## What needs to be done
What lines of the data hold the string "Einhell"? Pull each one out.

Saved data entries
···
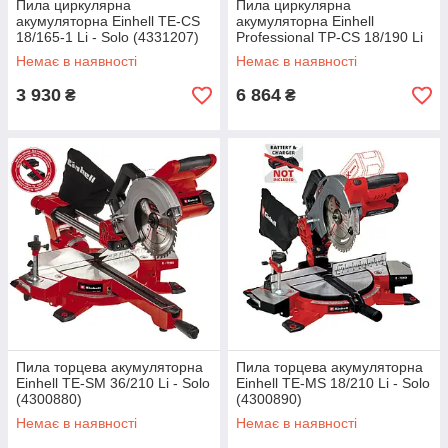
Пила циркулярна
Пила циркулярна
акумуляторна Einhell TE-CS
акумуляторна Einhell
18/165-1 Li - Solo (4331207)
Professional TP-CS 18/190 Li
BL - Solo (4331210)
Немає в наявності
Немає в наявності
3 930
6 864
₴
₴
Пила торцева акумуляторна
Пила торцева акумуляторна
Einhell TE-SM 36/210 Li - Solo
Einhell TE-MS 18/210 Li - Solo
(4300880)
(4300890)
Немає в наявності
Немає в наявності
···
## Answer for the task
акумуляторна Einhell TE-CS
акумуляторна Einhell
Einhell TE-SM 36/210 Li - Solo
Einhell TE-MS 18/210 Li - Solo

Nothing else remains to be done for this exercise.